Selanjutnya Maruntung mengatakan, ketersediaan buku bisa menjadi alat yang kuat untuk meningkatkan keterampilan calistung. Masalahnya buku yang tersedia di Papua, sering tidak sesuai kebutuhan anak dan daerah.

Jikapun ada, buku-buku itu lebih banyak buku teks pelajaran yang tidak ampuh memicu kesenangan anak membaca.

“Selama ini hampir sebagian besar sekolah di Papua, terutama sekolah yang ada di Pegunungan Tengah Papua, tidak memiliki ketersediaan buku yang mumpuni,” terang Maruntung.

Guru di SMA Negeri 1 Makki ini, menambahkan, buku yang paling dibutuhkan di provinsi ujung Indonesia itu adalah buku berkontekstual Papua. Isi buku-buku ini mengambil kegiatan hidup sehari-hari orang Papua, sehingga anak lebih mudah memahami makna buku itu.

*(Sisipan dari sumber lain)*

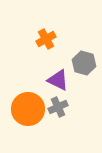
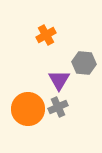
orange cross: moved 4 px up
gray hexagon: rotated 10 degrees counterclockwise
purple triangle: moved 1 px right; rotated 35 degrees clockwise
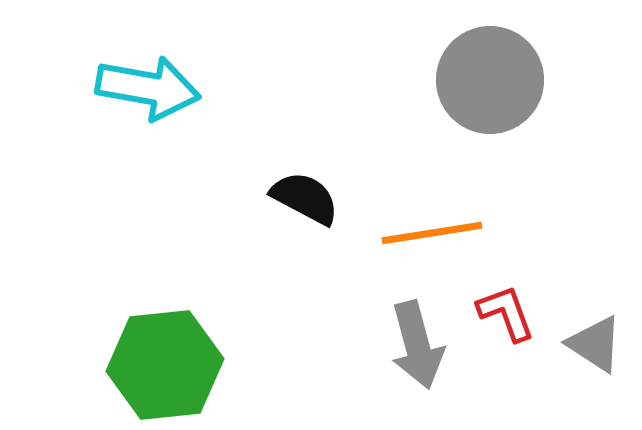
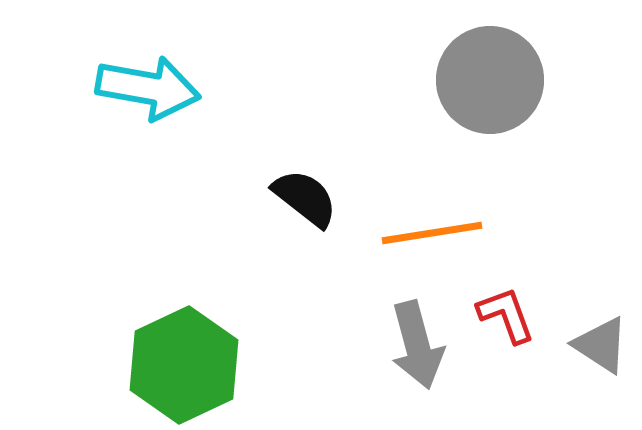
black semicircle: rotated 10 degrees clockwise
red L-shape: moved 2 px down
gray triangle: moved 6 px right, 1 px down
green hexagon: moved 19 px right; rotated 19 degrees counterclockwise
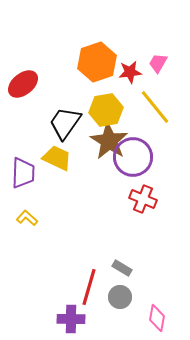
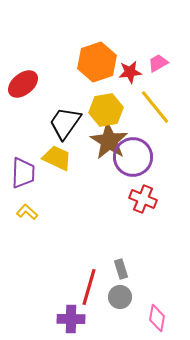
pink trapezoid: rotated 30 degrees clockwise
yellow L-shape: moved 6 px up
gray rectangle: moved 1 px left, 1 px down; rotated 42 degrees clockwise
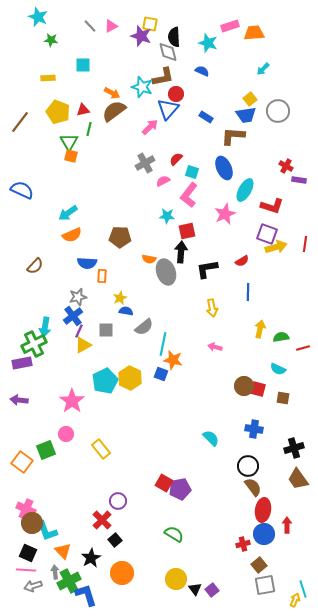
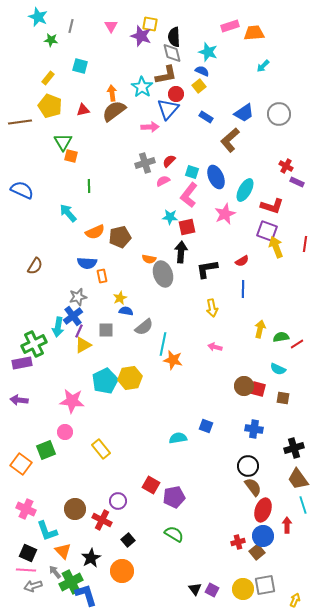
gray line at (90, 26): moved 19 px left; rotated 56 degrees clockwise
pink triangle at (111, 26): rotated 32 degrees counterclockwise
cyan star at (208, 43): moved 9 px down
gray diamond at (168, 52): moved 4 px right, 1 px down
cyan square at (83, 65): moved 3 px left, 1 px down; rotated 14 degrees clockwise
cyan arrow at (263, 69): moved 3 px up
brown L-shape at (163, 77): moved 3 px right, 2 px up
yellow rectangle at (48, 78): rotated 48 degrees counterclockwise
cyan star at (142, 87): rotated 15 degrees clockwise
orange arrow at (112, 93): rotated 126 degrees counterclockwise
yellow square at (250, 99): moved 51 px left, 13 px up
gray circle at (278, 111): moved 1 px right, 3 px down
yellow pentagon at (58, 112): moved 8 px left, 6 px up
blue trapezoid at (246, 115): moved 2 px left, 2 px up; rotated 25 degrees counterclockwise
brown line at (20, 122): rotated 45 degrees clockwise
pink arrow at (150, 127): rotated 42 degrees clockwise
green line at (89, 129): moved 57 px down; rotated 16 degrees counterclockwise
brown L-shape at (233, 136): moved 3 px left, 4 px down; rotated 45 degrees counterclockwise
green triangle at (69, 142): moved 6 px left
red semicircle at (176, 159): moved 7 px left, 2 px down
gray cross at (145, 163): rotated 12 degrees clockwise
blue ellipse at (224, 168): moved 8 px left, 9 px down
purple rectangle at (299, 180): moved 2 px left, 2 px down; rotated 16 degrees clockwise
cyan arrow at (68, 213): rotated 84 degrees clockwise
cyan star at (167, 216): moved 3 px right, 1 px down
red square at (187, 231): moved 4 px up
purple square at (267, 234): moved 3 px up
orange semicircle at (72, 235): moved 23 px right, 3 px up
brown pentagon at (120, 237): rotated 15 degrees counterclockwise
yellow arrow at (276, 247): rotated 95 degrees counterclockwise
brown semicircle at (35, 266): rotated 12 degrees counterclockwise
gray ellipse at (166, 272): moved 3 px left, 2 px down
orange rectangle at (102, 276): rotated 16 degrees counterclockwise
blue line at (248, 292): moved 5 px left, 3 px up
cyan arrow at (45, 327): moved 13 px right
red line at (303, 348): moved 6 px left, 4 px up; rotated 16 degrees counterclockwise
blue square at (161, 374): moved 45 px right, 52 px down
yellow hexagon at (130, 378): rotated 25 degrees clockwise
pink star at (72, 401): rotated 30 degrees counterclockwise
pink circle at (66, 434): moved 1 px left, 2 px up
cyan semicircle at (211, 438): moved 33 px left; rotated 54 degrees counterclockwise
orange square at (22, 462): moved 1 px left, 2 px down
red square at (164, 483): moved 13 px left, 2 px down
purple pentagon at (180, 489): moved 6 px left, 8 px down
red ellipse at (263, 510): rotated 10 degrees clockwise
red cross at (102, 520): rotated 18 degrees counterclockwise
brown circle at (32, 523): moved 43 px right, 14 px up
blue circle at (264, 534): moved 1 px left, 2 px down
black square at (115, 540): moved 13 px right
red cross at (243, 544): moved 5 px left, 2 px up
brown square at (259, 565): moved 2 px left, 13 px up
gray arrow at (55, 572): rotated 32 degrees counterclockwise
orange circle at (122, 573): moved 2 px up
yellow circle at (176, 579): moved 67 px right, 10 px down
green cross at (69, 581): moved 2 px right, 1 px down
cyan line at (303, 589): moved 84 px up
purple square at (212, 590): rotated 24 degrees counterclockwise
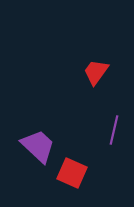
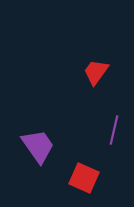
purple trapezoid: rotated 12 degrees clockwise
red square: moved 12 px right, 5 px down
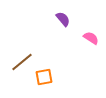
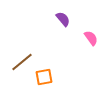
pink semicircle: rotated 21 degrees clockwise
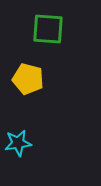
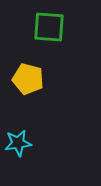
green square: moved 1 px right, 2 px up
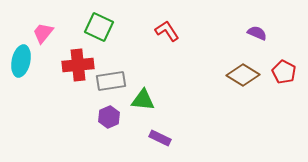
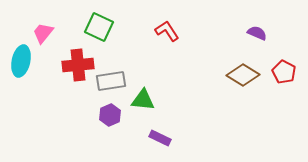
purple hexagon: moved 1 px right, 2 px up
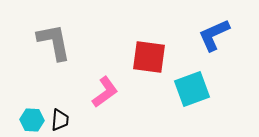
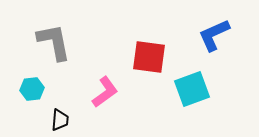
cyan hexagon: moved 31 px up; rotated 10 degrees counterclockwise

Baca juga: Pemerataan SDM Unggul, Pemerintah Diminta Lanjutkan Beasiswa Bidikmisi di Papua

Selain itu isi buku kontekstual Papua menggunakan kalimat yang sederhana dengan gambar yang lebih menarik.

”Dengan desain buku seperti ini, buku kontekstual Papua menjadi jembatan penghubung yang efektif antara anak dan ilmu pengetahuan,” terang guru yang sudah 6 tahun mengajar di Papua ini.

Merujuk rekomendasi dari Sun Shine Coast University, Australia, Maruntung mengatakan ada 10 poin usaha untuk meningkatkan mutu pendidikan di Papua, salah satunya adalah dengan melakukan pembelajaran berkonteksual Papua (Papua contextual teaching and learning).

Karena itu kemampuan mengajar (pedagogik) guru, menjadi salah satu faktor penting, dalam meningkatkan mutu pendidikan. Guru-guru perlu mendapatkan pelatihan secara periodik, termasuk pelatihan mengajarkan literasi dan numerasi.

Guru harus mampu mendesain materi dan metode mengajar yang sesuai kondisi geografi dan budaya setempat.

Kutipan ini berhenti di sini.